Economy
Uduk Describes Private Equity Firms ‘Agents of Economic Growth’
By Modupe Gbadeyanka
Private equity companies have been described as important agents of business and economic growth because they bring capital to business.
The Acting Director General of the Securities and Exchange Commission (SEC), Ms Mary Uduk, who said this at a programme in Lagos over the weekend, said PE firms have various businesses opportunities they can tap into.
The SEC chief, speaking at the Udo Udoma & Belo-Osagie (UUBO) second private equity summit with the theme Drivers, Disruptors and Unlocking Value, noted that there was a nexus between adequate capital and business growth as such capital helps businesses grow, generates profits for the investors, creates socio-economic benefits to the consumers, and enhances overall growth of the economy.
PE can look into lots of startups in the country with robust business plans, many profitable unlisted companies with established cash-generating capacity, as well as public companies with solid customer bases, proven products, and high-quality management.
“I see an improved investment climate, friendly market rules and regulations as well as increased investor education as essential elements for attracting PE investments in Nigeria.
“Towards this, the commission is working on rules and regulations to ease participation of, and disclosures, by more PE funds. Initiatives in registering and developing the FinTech space in the capital market will also provide good opportunities for PE firms to invest in innovative start-ups operating in in the capital market.
“The ISA 2007 empowers the Securities and Exchange Commission to register PE Funds. Based on their scope and the need to attract investors such as the Pension Funds, many PE firms and Infrastructure funds (often structured as PE), file their returns with the commission,” Ms Uduk said.
She said the capital market provides the most efficient gateway opportunities for PE firms, citing the NASD Enterprise Portal as a collaborative development in the market, which aims at aiding PE firms invest in and dispose of eligible companies’ securities in an easy and cost-effective manner.
According to her, “As PE activity rises in the country, PE funds can utilise the opportunities provided on our various organised exchanges when exiting their investments. This will increase the quality of our listed public companies, while allowing PE firms benefit from the market liquidity, efficiency and increased participation available on the exchanges.”
“It is therefore, my hope that the outcome of this summit will impact greatly and positively on the PE segment of our market, the capital market in general and our economy as a whole,” she said.

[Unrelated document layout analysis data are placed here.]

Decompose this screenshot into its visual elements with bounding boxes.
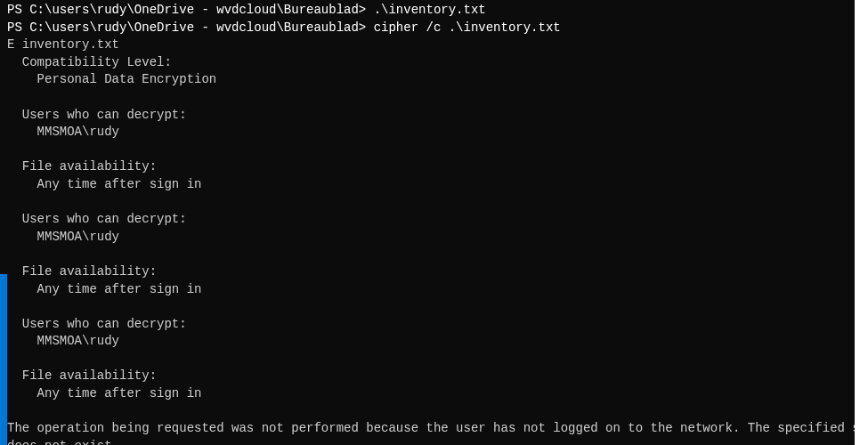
terminal-line bbox=[7, 194, 855, 212]
terminal-line: Compatibility Level: bbox=[7, 54, 855, 72]
terminal-line: MMSMOA\rudy bbox=[7, 124, 855, 142]
terminal-line bbox=[7, 246, 855, 263]
terminal-line: MMSMOA\rudy bbox=[7, 229, 855, 247]
powershell-terminal[interactable]: PS C:\users\rudy\OneDrive - wvdcloud\Bur… bbox=[0, 0, 855, 445]
terminal-line bbox=[7, 298, 855, 316]
terminal-line: E inventory.txt bbox=[7, 36, 855, 54]
terminal-line: File availability: bbox=[7, 368, 855, 385]
terminal-line: Users who can decrypt: bbox=[7, 211, 855, 229]
terminal-line: PS C:\users\rudy\OneDrive - wvdcloud\Bur… bbox=[7, 20, 855, 37]
terminal-line: Any time after sign in bbox=[7, 281, 855, 299]
terminal-line: does not exist. bbox=[7, 438, 855, 445]
terminal-line: PS C:\users\rudy\OneDrive - wvdcloud\Bur… bbox=[7, 2, 855, 20]
terminal-line: Any time after sign in bbox=[7, 385, 855, 403]
terminal-line bbox=[7, 89, 855, 107]
terminal-line: The operation being requested was not pe… bbox=[7, 420, 855, 438]
terminal-line: Personal Data Encryption bbox=[7, 71, 855, 89]
terminal-line bbox=[7, 351, 855, 368]
window-accent-strip bbox=[0, 274, 7, 445]
terminal-line: File availability: bbox=[7, 263, 855, 281]
terminal-line: File availability: bbox=[7, 158, 855, 176]
terminal-line bbox=[7, 142, 855, 159]
terminal-line: MMSMOA\rudy bbox=[7, 333, 855, 351]
terminal-line: Any time after sign in bbox=[7, 176, 855, 194]
terminal-line: Users who can decrypt: bbox=[7, 316, 855, 334]
terminal-line: Users who can decrypt: bbox=[7, 107, 855, 125]
terminal-line bbox=[7, 403, 855, 421]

In his keynote address on Fostering an enabling environment for investment in Nigeria, Minister of Industry, Trade and Investment, Mr Niyi Adebayo, said federal government would seek to localise at least 40 percent of its expenditure on stipulated goods and services, to facilitate local markets access for Nigerian made products.
The Minister said that government had realised that building production capacity alongside strategic partners with strong track record in some priority sectors was critical to success.
“Through the Nigerian Investment Promotion Commission, bilateral investment agreements are being modernised with a greater sense of purpose.
“Much of our most recent agreements target countries that align with our ambition of building local production capacity,” he said.
According to him, government will seek a comprehensive approach in mobilising capital, incentivising priority sectors and expanding market access for local producers.
Mr Adebayo said that government would further enhance the ease of doing business and support the growth of MSMEs.
He said that the ministry had begun implementing a number of key initiatives, including the reactivation of the six special economic zones and the special agro-industrial processing zones project.
“In supporting the growth of MSMEs, we are easing access to capital, deploying shared facilities across the country and facilitating the delivery of tax and regulatory incentives for MSMEs.
“Our priority sectors cut across agriculture, construction and the automotive industry,” Adebayo said.
He said that Nigeria would remain critical to the global economic market as the country prepared for the inevitable rise of the world’s third most populous country.
“This also presents a compelling case for global investors when viewed against the backdrop of the country’s capacity for growth.
“Achieving a GDP per capita rate comparable to South Africa would catapult Nigeria’s GDP to over one trillion dollars.
“The dwindling prospects of oil and our growing population leaves us with no choice but to develop a Nigeria that is investor-friendly, export-oriented, high producing and high growth,” Adebayo said.
He said that government’s primary objective in the present decade was economic diversification and job creation.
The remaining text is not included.